Palombella Silvia, Lopa Silvia, Gianola Silvia, Zagra Luigi, Moretti Matteo, Lovati Arianna B
Cell and Tissue Engineering Laboratory, IRCCS Istituto Ortopedico Galeazzi, Milan 20161, Italy.
Unit of Clinical Epidemiology, IRCCS Istituto Ortopedico Galeazzi, Milan 20161, Italy.
Stem Cells Int. 2019 Dec 27;2019:3715964. doi: 10.1155/2019/3715964. eCollection 2019.
Nonunions represent one of the major indications for clinical settings with stem cell-based therapies. The objective of this research was to systematically assess the current evidence for the efficacy of bone marrow-derived cell-based approaches associated or not with bone scaffolds for the treatment of nonunions. We searched MEDLINE (PubMed) and CENTRAL up to July 2019 for clinical studies focused on the use of cell-based therapies and bone marrow derivatives to treat bone nonunions. Three investigators independently extracted the data and appraised the risk of bias. We analysed 27 studies including a total number of 347 participants exposed to four interventions: bone marrow concentrate (BMAC), BMAC combined with scaffold (BMAC/Scaffold), bone marrow-derived mesenchymal stromal cells (BMSCs), and BMSC combined with scaffold (BMSC/Scaffold). Two controlled studies showed a positive trend in bone healing in favour of BMAC/Scaffold or BMSC/Scaffold treatment against bone autograft, although the difference was not statistically significant (RR 0.11, 95% CI -0.05; 0.28). Among single cohort studies, the highest mean pooled proportion of healing rate was reported for BMAC (77%; 95% CI 63%-89%; 107 cases, = 8) and BMAC/Scaffold treatments with (71%; 95% CI 50%-89%; 117 cases, = 8) at 6 months of follow-up. At 12 months of follow-up, an increasing proportion of bone healing was observed in all the treatment groups, ranging from 81% to 100%. These results indicate that BMAC or BMAC/Scaffold might be considered as the primary choice to treat nonunions with a successful healing rate at a midterm follow-up. Moreover, this meta-analysis highlighted that the presence of a scaffold positively influences the healing rate at a long-term follow-up. More case-control studies are still needed to support the clinical improvement of cell-based therapies against autografts, up to now considered as the gold standard for the treatment of nonunions.

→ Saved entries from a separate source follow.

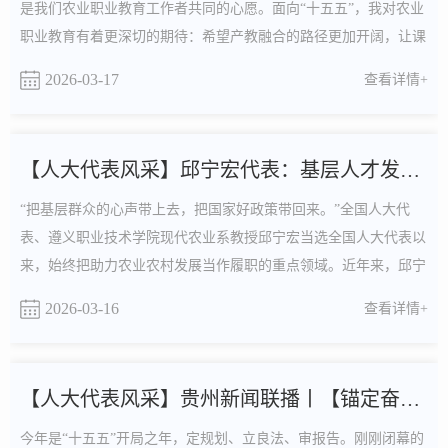
是我们农业职业教育工作者共同的心愿。面向“十五五”，我对农业
职业教育有着更深切的期待：希望产教融合的路径更加开阔，让课
程体系与现代农业发展的新标准、新技术同频共振，把课堂搬到田
2026-03-17
查看详情+
间、把论文写在大地，让学生在解决真问题中练就真本领。希望更
多职业院校能把学生放到生产一线，让他们在服务乡村振兴的实践
中涵养情怀、锤炼本领。手上有茧、脚下有泥、心....
【人大代表风采】邱宁宏代表：基层人才发展，根基在培育，关...
“把基层群众的心声带上去，把国家好政策带回来。”全国人大代
表、遵义职业技术学院现代农业系教授邱宁宏当选全国人大代表以
来，始终把助力农业农村发展当作履职的重点领域。近年来，邱宁
宏深入多个乡镇、村社、涉农企业开展调研，走访了200余名基层
2026-03-16
查看详情+
农技人才、农户和企业负责人，收集社情民意。在走访调研中，邱
宁宏了解到，基层涉农人才待遇偏低、晋升渠道狭窄、培训资源不
足、留不住人成为反映强烈的问题。“很多基层农技员扎...
【人大代表风采】贵州新闻联播丨【锚定奋斗目标 全力开局起步...
今年是“十五五”开局之年，定规划、立良法、审报告。刚刚闭幕的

骨不连是基于干细胞疗法临床应用的主要适应症之一。本研究的目的是系统评估目前关于骨髓来源细胞联合或不联合骨支架治疗骨不连疗效的证据。我们检索了截至2019年7月的MEDLINE(PubMed)和CENTRAL数据库,以查找专注于使用基于细胞的疗法和骨髓衍生物治疗骨不连的临床研究。三位研究人员独立提取数据并评估偏倚风险。我们分析了27项研究,共347名参与者接受了四种干预措施:骨髓浓缩物(BMAC)、BMAC联合支架(BMAC/支架)、骨髓间充质干细胞(BMSC)以及BMSC联合支架(BMSC/支架)。两项对照研究显示,与自体骨移植相比,BMAC/支架或BMSC/支架治疗在促进骨愈合方面呈积极趋势,尽管差异无统计学意义(风险比0.11,95%置信区间-0.05;0.28)。在单队列研究中,随访6个月时,BMAC(77%;95%置信区间63%-89%;107例, = 8)和BMAC/支架治疗(71%;95%置信区间50%-89%;117例, = 8)的愈合率平均合并比例最高。随访12个月时,所有治疗组的骨愈合比例均有所增加,范围为81%至100%。这些结果表明,在中期随访中,BMAC或BMAC/支架可能被视为治疗骨不连的首选,愈合率较高。此外,该荟萃分析强调,在长期随访中,支架的存在对愈合率有积极影响。仍需要更多的病例对照研究来支持基于细胞的疗法相对于自体骨移植在临床疗效上的改善,目前自体骨移植被视为治疗骨不连的金标准。